Auch Helmut Schweizer gibt in seinen Bildsequenzen einen prozessualen Ablauf wieder. Als »Sequenzen zu Zivilisation und Natur und Transformationen pflanzlicher Materialien« beschreibt er die dreiteiligen Bilderfolgen, in denen er verschiedene Handlungen in immer derselben Abfolge vorstellt: Vorher – Handlung – Nachher. Während der Künstler in der Fotoserie »Handlungen – Alltägliches« von 1972 den Blick auf Aktionen aus dem häuslichen Zusammenhang lenkt, spürt er in der Werkreihe »Handlungen – Erinnerungen« aus den Jahren 1970 bis 1974 Eingriffen in die Natur nach. Dabei richtet er den Fokus stets auf das zu verändernde Detail sowie seine Hand, die die jeweilige Handlung durchführt. Die Bildsequenzen muten wie eine wissenschaftliche Bestandsaufnahme an, und tatsächlich bezeichnet ihn Annelie Pohlen auch als einen »Künstlerforscher«.
»Mir reicht es nicht, eine Skulptur zu machen, die schön ist […]. Mich interessiert die Veränderung, dass andere Kräfte ins Spiel kommen«, so der Schweizer Künstler Roman Signer. Dabei gehe es ihm »immer um Probleme im Raum, das Geschehen im Raum, um Zeitabläufe«. So beschreibt er sein künstlerisches Schaffen, in dem Momente von Bewegung und Beschleunigung ebenso wie Explosionen eine zentrale Rolle spielen. In mitunter spektakulären Aktionen lässt Signer sogenannte »Zeitskulpturen« entstehen. Diese skulpturalen Ereignisse sind mal gewaltsam, mal albern und zeugen von einer geradezu kindlichen Freude am Experimentieren. So nimmt er beispielsweise für die Arbeit »Flugblätter« aus dem Jahr 1981 den titelgebenden Begriff wörtlich und feuert zahlreiche Blätter in die Luft, die dann langsam zu Boden fliegen. Und für die »Aktion im Kurhaus Weissbad, AI« katapultiert er 1992 mit einer Schleuder einen Hocker aus einem Fenster des Kurhauses. Beide Male handelt es sich um vergängliche Skulpturen, die nur im kurzen Moment der Aktion wahrnehmbar sind. Dass er »gerne in Zeitlupe sehen können würde«, ist zweifellos mit ein Grund dafür, dass er die künstlerischen Aktionen in Fotoserien dokumentieren lässt.
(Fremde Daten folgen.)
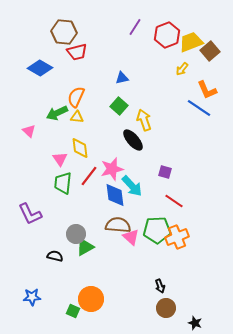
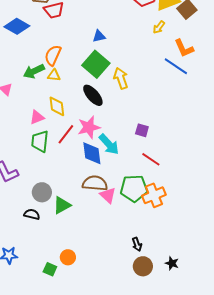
green square: (119, 106) -> (96, 64), size x1.5
black ellipse: (133, 140) -> (93, 95), moved
pink triangle: (60, 159) -> (37, 117), turned 42
gray circle: (76, 234) -> (42, 192), moved
orange circle: (91, 299) -> (68, 257), size x0.6
black star: (195, 323) -> (172, 263), moved

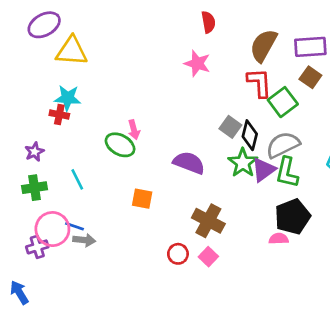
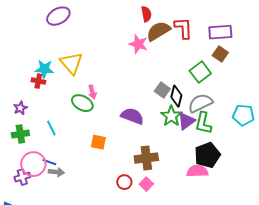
purple ellipse: (44, 25) -> (58, 16), moved
brown semicircle: (264, 46) -> (158, 31), moved, turned 30
yellow triangle: (72, 51) -> (71, 63), moved, turned 45
red L-shape: (259, 83) -> (183, 28), moved
brown cross: (208, 221) -> (146, 158), turned -35
pink semicircle: (279, 239) -> (197, 171), size x1.5

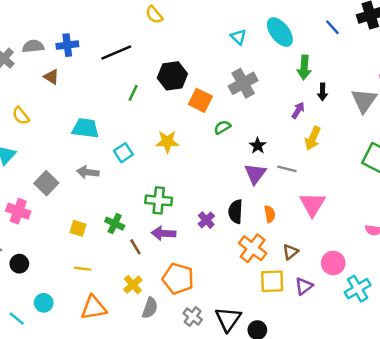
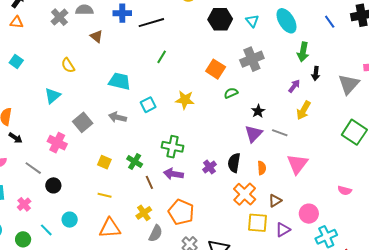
blue cross: (67, 45) -> (122, 13), moved
black hexagon: (172, 76) -> (220, 19), moved

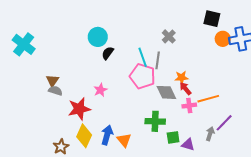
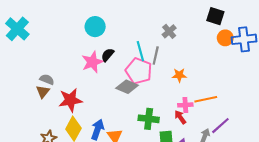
black semicircle: (108, 53) -> (108, 55), moved
brown triangle: (52, 81) -> (43, 92), moved
red arrow: (185, 89) -> (180, 117), moved
pink star: (100, 90) -> (92, 62), moved, size x1.5
gray diamond: (166, 92) -> (127, 87), moved, turned -45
Dagegen sieht man in den Fotobildern von Erwin Wurm Momentaufnahmen seiner frühen »One Minute Sculptures« aus dem Jahr 1997. Dabei handelt es sich um temporäre Skulpturen, die Wurm mit Freunden und Mitarbeitern des Künstlerhauses Bremen für eine Einzelausstellung realisiert hat. »Bei den einzelnen Skulpturen und Positionen ließ ich mich von den herumliegenden Gegenständen leiten und habe so den Entwurf der Arbeit gänzlich auf die Idee gestützt, Themen und Materialien des Alltags zu verwenden«, erläutert der Künstler die Idee seiner Skulpturen, für die er auch den Menschen und seinen Körper zum künstlerischen Material erhebt und damit einen erweiterten Skulpturenbegriff etabliert. Wurm arrangiert die vorgefundenen Materialien und Akteure in denkbar kniffligen Positionen, die sich bisweilen nur wenige Sekunden halten lassen. Während Wurm seine späteren »One Minute Sculptures« durch die Ausstellungsbesucher an Ort und Stelle realisieren lässt, entwickelt er 1997 die Skulpturen noch im Vorfeld der Ausstellung, in der dann lediglich die Video- und Fotodokumentationen der Aktionen zu sehen waren.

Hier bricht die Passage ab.